After you let someone down, Neff recommends taking a few deep breaths and closing your eyes. Think about the person you let down and the precipitating event, and spend a few moments sitting with any feelings of pain or guilt that arise.
Next, remind yourself you are human, and encourage yourself to accept who you are. If you want, it may help to put your hand on your heart or elsewhere on your body and imagine compassion flowing from your hand toward yourself on your in-breath, Neff said.
And try not to see another person’s reaction to your news as a reflection of you. Shore emphasised you are not responsible for anyone’s feelings, which can be shaped by that person’s history or the kind of day they are having.
Think like an authoritative parent
Many parents become accomplished at tolerating their children’s distress while still setting boundaries, Smith said. And there is research showing this type of “authoritative parenting” serves children well.
“I don’t think we’re very good at remembering this with other adults,” Smith said.

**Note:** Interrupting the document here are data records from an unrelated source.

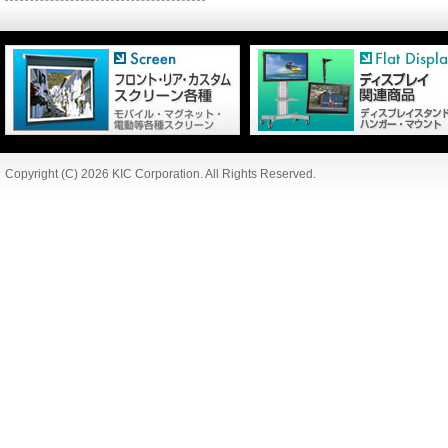
Copyright (C) 2026 KIC Corporation. All Rights Reserved.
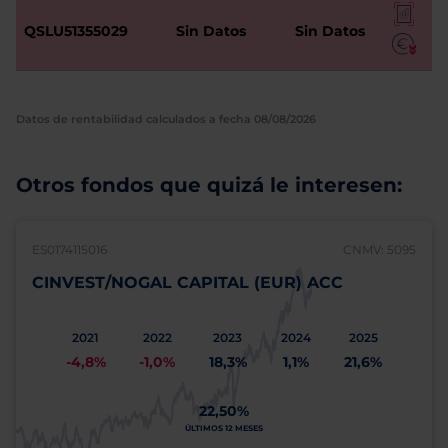
QSLU51355029
Sin Datos
Sin Datos
Datos de rentabilidad calculados a fecha 08/08/2026
Otros fondos que quizá le interesen:
ES0174115016
CNMV: 5095
CINVEST/NOGAL CAPITAL (EUR) ACC
2021
2022
2023
2024
2025
-4,8%
-1,0%
18,3%
1,1%
21,6%
22,50%
ÚLTIMOS 12 MESES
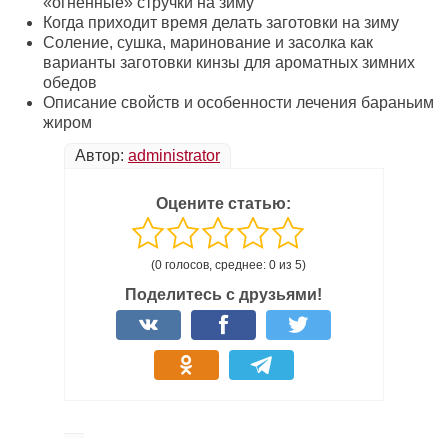
«огненные» стручки на зиму
Когда приходит время делать заготовки на зиму
Соление, сушка, маринование и засолка как
варианты заготовки кинзы для ароматных зимних
обедов
Описание свойств и особенности лечения бараньим
жиром
Автор:
administrator
Оцените статью:
(0 голосов, среднее: 0 из 5)
Поделитесь с друзьями!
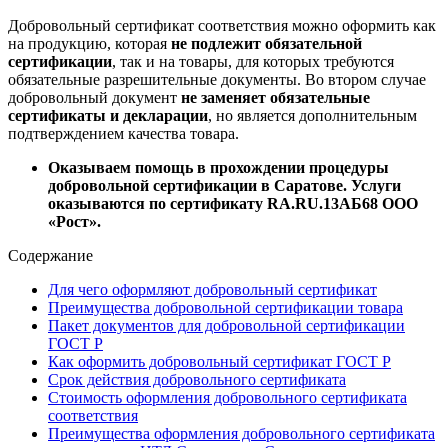
Добровольный сертификат соответствия можно оформить как
на продукцию, которая
не подлежит обязательной
сертификации
, так и на товары, для которых требуются
обязательные разрешительные документы. Во втором случае
добровольный документ
не заменяет обязательные
сертификаты и декларации
, но является дополнительным
подтверждением качества товара.
Оказываем помощь в прохождении процедуры
добровольной сертификации в Саратове. Услуги
оказываются по сертификату RA.RU.13АБ68 ООО
«Рост».
Содержание
Для чего оформляют добровольный сертификат
Преимущества добровольной сертификации товара
Пакет документов для добровольной сертификации
ГОСТ Р
Как оформить добровольный сертификат ГОСТ Р
Срок действия добровольного сертификата
Стоимость оформления добровольного сертификата
соответствия
Преимущества оформления добровольного сертификата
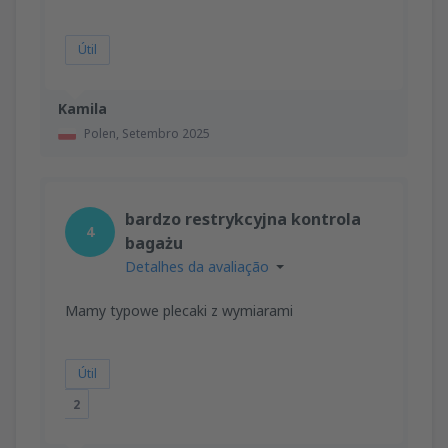
Útil
Kamila
Polen,
Setembro 2025
bardzo restrykcyjna kontrola
4
bagażu
Detalhes da avaliação
Mamy typowe plecaki z wymiarami
Útil
2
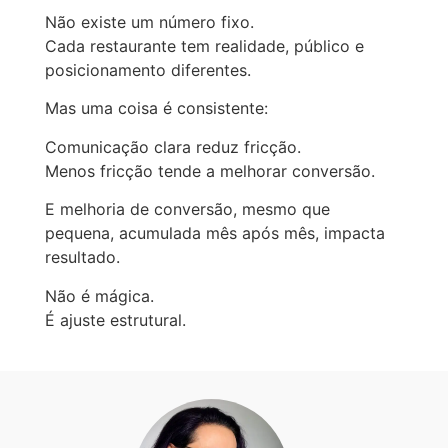
Não existe um número fixo.
Cada restaurante tem realidade, público e
posicionamento diferentes.
Mas uma coisa é consistente:
Comunicação clara reduz fricção.
Menos fricção tende a melhorar conversão.
E melhoria de conversão, mesmo que
pequena, acumulada mês após mês, impacta
resultado.
Não é mágica.
É ajuste estrutural.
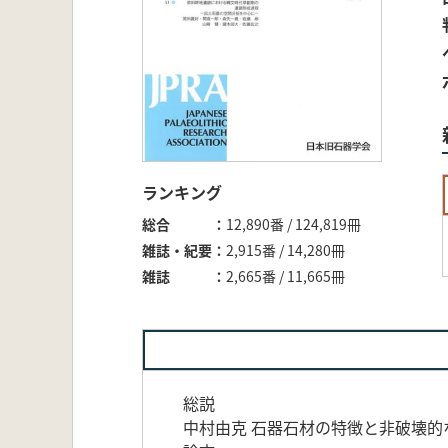
ランキング
総合
12,890番 / 124,819冊
雑誌・紀要
2,915番 / 14,280冊
雑誌
2,665番 / 11,665冊
総説
中村由克 石器石材の特徴と非破壊的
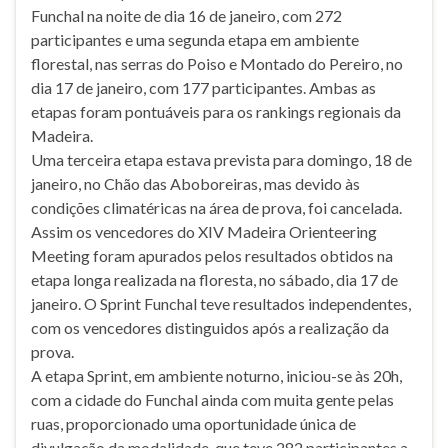
Funchal na noite de dia 16 de janeiro, com 272
participantes e uma segunda etapa em ambiente
florestal, nas serras do Poiso e Montado do Pereiro, no
dia 17 de janeiro, com 177 participantes. Ambas as
etapas foram pontuáveis para os rankings regionais da
Madeira.
Uma terceira etapa estava prevista para domingo, 18 de
janeiro, no Chão das Aboboreiras, mas devido às
condições climatéricas na área de prova, foi cancelada.
Assim os vencedores do XIV Madeira Orienteering
Meeting foram apurados pelos resultados obtidos na
etapa longa realizada na floresta, no sábado, dia 17 de
janeiro. O Sprint Funchal teve resultados independentes,
com os vencedores distinguidos após a realização da
prova.
A etapa Sprint, em ambiente noturno, iniciou-se às 20h,
com a cidade do Funchal ainda com muita gente pelas
ruas, proporcionado uma oportunidade única de
divulgação da modalidade, que teve 282 participantes a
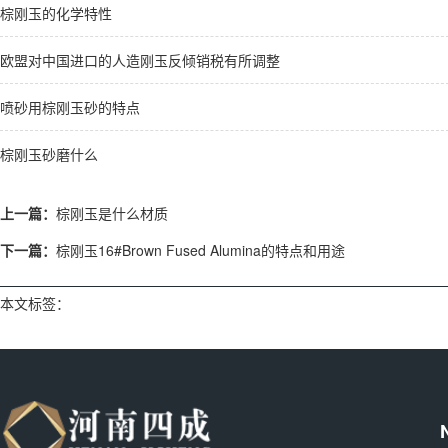
棕刚玉的化学特性
欧盟对中国进口的人造刚玉反倾销税有所调整
喷砂用棕刚玉砂的特点
棕刚玉砂磨什么
上一篇：
棕刚玉是什么材质
下一篇：
棕刚玉16#Brown Fused Alumina的特点和用途
本文标签：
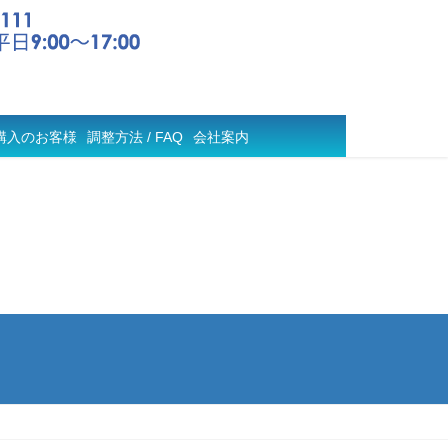
購入のお客様
調整方法 / FAQ
会社案内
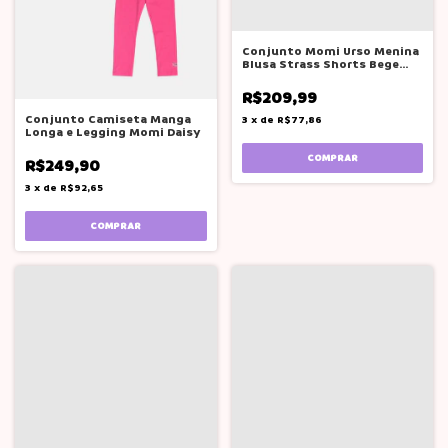
Conjunto Momi Urso Menina
Blusa Strass Shorts Bege
J7225
R$209,99
Conjunto Camiseta Manga
3
x
de
R$77,86
Longa e Legging Momi Daisy
COMPRAR
R$249,90
3
x
de
R$92,65
COMPRAR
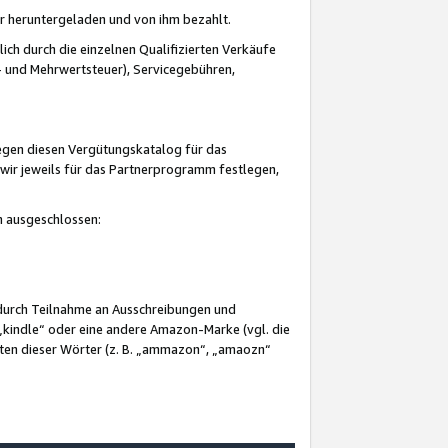
er heruntergeladen und von ihm bezahlt.
lich durch die einzelnen Qualifizierten Verkäufe
 und Mehrwertsteuer), Servicegebühren,
gegen diesen Vergütungskatalog für das
wir jeweils für das Partnerprogramm festlegen,
mm ausgeschlossen:
 durch Teilnahme an Ausschreibungen und
„kindle“ oder eine andere Amazon-Marke (vgl. die
nten dieser Wörter (z. B. „ammazon“, „amaozn“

The same parents who are authoritative at home may struggle to say “no” to their boss, she said, or to a demanding friend.
So, it can help to channel a parental mindset, Smith said. Remember another person’s distress won’t kill you, and that preserving your wellbeing will ultimately strengthen your relationships.
“This is how we help kids grow up,” Smith said of boundary-setting, “and this is how we help each other grow up, also.”